▶ Work instructions:
Only one thing is required: the number of lines in the entries below that contain "back".

▶ Listed entries:
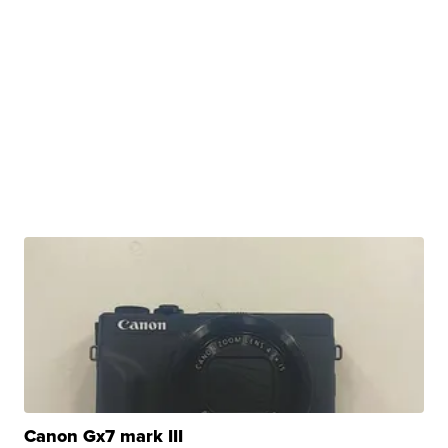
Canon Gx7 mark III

...

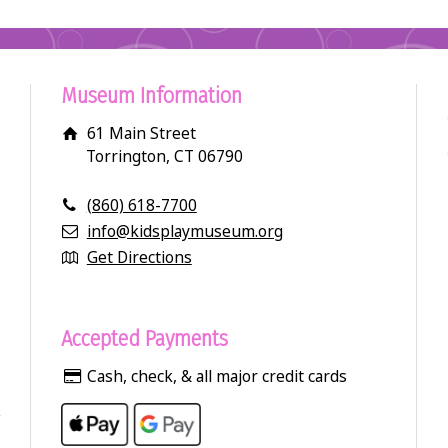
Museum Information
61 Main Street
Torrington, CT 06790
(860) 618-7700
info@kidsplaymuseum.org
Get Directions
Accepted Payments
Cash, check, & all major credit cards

--

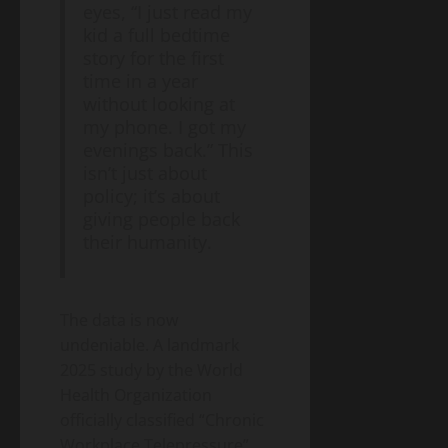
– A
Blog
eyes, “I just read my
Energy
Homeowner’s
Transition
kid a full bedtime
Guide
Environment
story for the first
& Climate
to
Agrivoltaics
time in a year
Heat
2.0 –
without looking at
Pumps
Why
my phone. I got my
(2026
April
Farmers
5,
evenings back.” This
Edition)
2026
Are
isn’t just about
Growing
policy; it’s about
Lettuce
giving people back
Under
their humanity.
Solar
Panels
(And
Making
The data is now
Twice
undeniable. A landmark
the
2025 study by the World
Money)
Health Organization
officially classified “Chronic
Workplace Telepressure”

▶ Solution:
2